Un des enjeux majeurs est de savoir sur quel modèle de développement les pays émergents vont rattraper notre niveau de vie. Car la question de savoir s'ils vont rattraper notre niveau de vie ne se pose plus. Aujourd'hui, un Chinois sur 100 a une voiture, la consommation d'électricité par habitant est 5 fois moins élevée qu'en Europe, la consommation de pétrole 12 fois moins élevée. Toute la question est de savoir comment ce rattrapage va s'effectuer ? On voudrait les faire rentrer dans des disciplines contraignantes, dans des codes de conduites et des normes juridiques à respecter. Ils voient cela comme une façon de vouloir réduire leurs avantages comparatifs, de limiter leur potentiel de croissance. Ils ont beau jeu de rappeler que jusqu'à présent, depuis le début de l'industrialisation, ce sont les pays industriels qui ont été responsables de l'essentiel des émissions de gaz à effet de serre. Cela n'est pas faux. Nous sommes responsables du passé, ils ont entre leurs mains une bonne partie de l'avenir. Ils sont en train de tirer des millions de personnes de la pauvreté par un processus sans équivalent de création de richesses. Je conçois qu'ils ne souhaitent pas brider cette croissance par des engagements qui seraient par trop contraignants. On peut les comprendre. Là où nous avons peut-être une carte à jouer, c'est dans la volonté des pays émergents de vouloir participer, par ailleurs, à la gestion des affaires du monde. On ne peut pas à la fois réclamer de nouvelles responsabilités dans les affaires du monde et laisser aux pays du G7 la charge des ajustements climatiques. Est-ce que vous ne croyez pas qu'il y a matière à faire valoir un corpus des droits et des devoirs communs dans la mondialisation ? En gros, plus de place au Fonds monétaire international (FMI), à la Banque mondiale, voire au conseil de sécurité, mais en contrepartie, plus d'engagement dans des solutions collectives.
Comment va fonctionner le « fonds vert pour le climat » ? Il faudra veiller à ne pas commettre les mêmes erreurs que celles commises en matière d'aide au développement. En matière de coopération, on peut constater tous les jours, sur le terrain, les effets pervers de la multiplication des intervenants. On a voulu construire des institutions multilatérales pour dépasser la dispersion des acteurs nationaux et on a reproduit, au niveau international, dispersion et complexité. Quand on voit des institutions comme le Programme des Nations pour le développement (PNUD) se positionner sur le climat, on se dit qu'on va reproduire la même jungle institutionnelle ?

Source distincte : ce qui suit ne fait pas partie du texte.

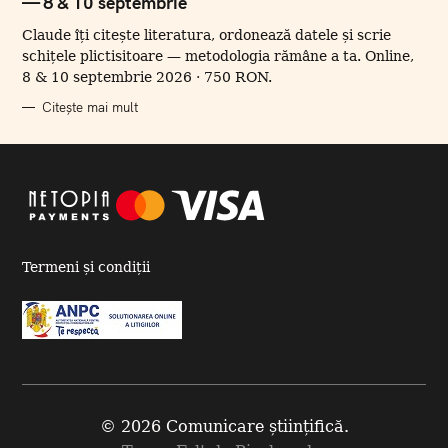
— 8 & 10 septembrie
G
O
R
Claude îți citește literatura, ordonează datele și scrie
I
I
schițele plictisitoare — metodologia rămâne a ta. Online,
8 & 10 septembrie 2026 · 750 RON.
Citește mai mult
Termeni și condiții
© 2026 Comunicare științifică.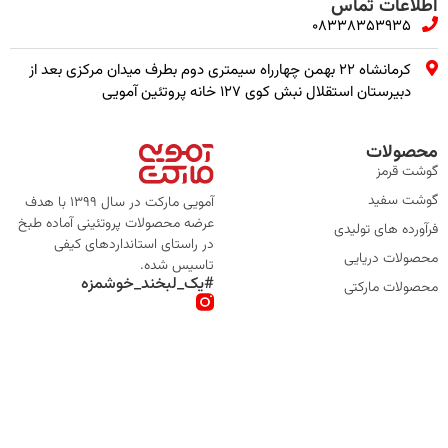
اطلاعات تماس
08338353935
کرمانشاه ۲۲ بهمن چهارراه سیمتری دوم بطرف میدان مرکزی بعد از
دبیرستان استقلال نبش کوی ۱۲۷ خانه پروتئین آمویی
محصولات
گوشت قرمز
گوشت سفید
آمویی مارکت در سال 1399 با هدف
عرضه محصولات پروتئینی آماده طبخ
فرآورده های تولیدی
در راستای استانداردهای کیفی
محصولات دریایی
تاسیس شده.
#یک_لبخند_خوشمزه
محصولات مارکتی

L'extension des activités de l'AFD aux pays émergents a été justifiée par le financement de projets pilotes en matière de lutte contre le réchauffement climatique. Ces financements, nous dit-on, ont vocation à participer à une politique d'influence des pays émergents. Quand on voit les montants en jeu, ils sont à la fois importants par rapport aux crédits de la coopération et dérisoires par rapport aux dépenses d'infrastructure de ces pays. Prenons l'exemple de l'Inde, pays dans lequel nous nous rendons prochainement, les financements de l'Aide publique au développement (APD) représentent 1/1000 des dépenses d'infrastructure. On a du mal à concevoir qu'on exerce ainsi une influence sur la trajectoire de croissance de ce pays. Est-ce que ce type de financement a une influence sur notre relation avec ces pays lors des négociations ?
On cite régulièrement le chiffre de 100 milliards de dollars pour lutter contre le réchauffement climatique. Sur quoi est fondé ce type d'évaluation ? Est-ce un chiffre réaliste ?
Les crédits du budget de l'aide au développement qui sont destinés à la protection des forêts sont gagés sur la vente de crédits carbone. Pouvez-vous nous expliquer ce mécanisme et nous dire si on peut fonder une estimation stable et réaliste à partir de ce mécanisme ?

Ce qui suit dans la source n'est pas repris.